According to Schwichtenberg (1993) “the discourses activated by the text of the Material Girl video are complex and contradictory”, paralleling Kellner’s opinion. Although the video depicts a strong, independent woman who places no value on wealth and who displays a tongue-in-cheek attitude to such a lifestyle, she is manipulated by the male character into thinking he is the opposite of what he appears to be.
Madonna’s antimaterialism and feminism
So, on one hand Madonna appears to be anti-materialist and upholding feminism views of being self-sufficient, whilst on the other hand she acquires both the man and his wealth without having actively sought them.

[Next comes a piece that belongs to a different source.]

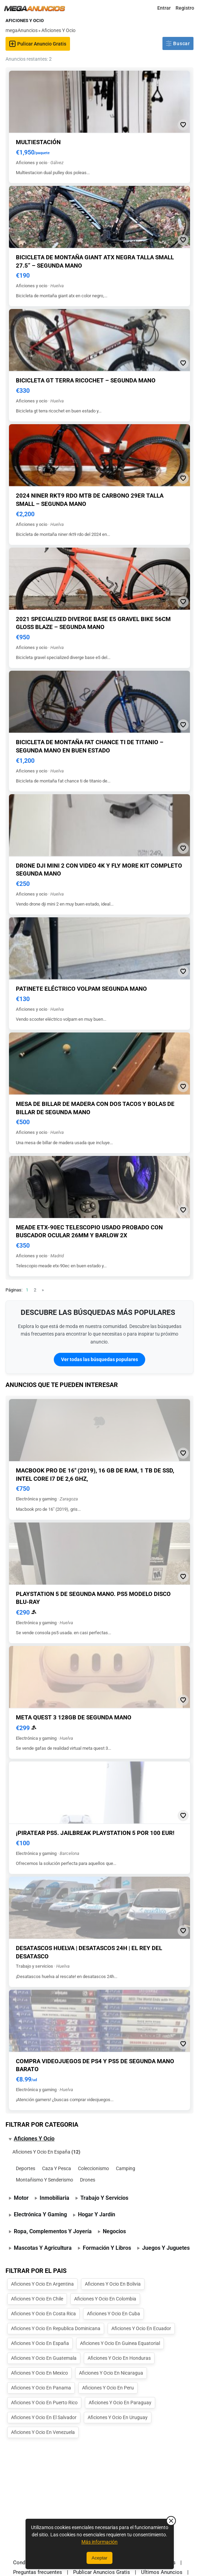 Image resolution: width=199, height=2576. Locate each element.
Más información (99, 2542)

In such a way, Madonna is cleverly seen not to be endorsing bourgeois ideology whilst acquiring both wealth and love. Cleverly, Madonna created videos that attracted attention to her imagery through the use of fashion and her sexual appeal that could be read on different levels depending upon the individual viewpoint.
The interpretation of how consumers read meaning into Madonna’s work is looked at by Kellner (1995) and John Fiske (1987 and 1989), who each suggest an alternative view.
Kellner is suggesting Madonna’s work can be read on multiple levels allowing consumers to receive and interpret her representations in very different ways. In this way Madonna is able to employ “highly successful marketing moves that endeared her to large and varied youth audiences” (Kellner 1995).
Kellner is inferring that the audience cannot be viewed as ‘cultural dopes’ whereby the audience is “manipulated at will and against their own interests by the moguls of the culture industry” (Fiske 1987) which is explained by Michael Real (Exploring Media Culture 1996), who says “Madonna’s text is appropriated by the reader/viewer/listener as a meaningful discourse and is meaningfully decoded”.
Kellner acknowledges the importance of the audience being active in terms of their individual schema which allows a person to equate their own personal experiences and therefore to find them mirrored in Madonna’s work.
Young women, empowered by Madonna
For example, young women are empowered by Madonna to be in control of their own destiny and being able to ‘have it all’ in terms of love and money, whilst she also invites the possibility of interracial relationships and therefore appeals to an wider audience than just the white community. Fiske (1987), in contrast, argues that people can be expected to react in certain ways and that these responses are predictable based upon general assumptions about their group. In such a way Madonna is able to ‘hail’ (attract) certain types of people with certain messages and images.
For example, Madonna is able to attract males who would not otherwise be interested in her work by presenting herself as a sexually overt female, whereas she ‘hails’ young women because of her continually changing image in terms of new fashion, which calls into question whether Madonna is in fact an “agent of patriarchal hegemony” (Fiske 1987). In his In 1989 Fiske wrote again on the subject of Madonna in his book ‘Reading the Popular’ stating that he sees Madonna as a “site of semiotic struggle between the forces of patriarchal control and feminine resistance, of capitalism and the subordinate, of the adult and the young”.
Madonna is counter-hegemonic
Therefore, it can been seen that both Kellner and Fiske are supporting the idea that Madonna is counter-hegemonic but at the same time offers contradictions in regard to the interpretation of her work. In his article Kellner writes that Madonna has “helped bring marginal groups and concerns into the mainstream” but that there have been strong arguments against this, notably by bell hooks a black feminist who writes in her article ‘Madonna: Plantation Mistress or Soul Sister’ (www.thecriticalvoice. com) “… the image Madonna most exploits is that of the quintessential “white girl. ”
To maintain that image she must always position herself as an outsider in relation to black culture. It is that position of outsider that enables her to colonise and appropriate black experience for her own opportunistic ends even as she attempts to mask her acts of racist aggression as affirmation.” hooks is implying that Madonna favours the “blonde look” over her natural dark hair and is therefore using black culture to further her own ambitions rather than attacking racial issues. In ‘Deconstructing Madonna’ (Lloyd 1993) Andrew O’Hagan discusses one of Madonna’s most controversial videos, ‘Like a Prayer’ which “fuses religion and eroticism” (Kellner 1995) showing Madonna dancing very provocatively in front of burning crucifixes and involving images of the Ku Klux Klan.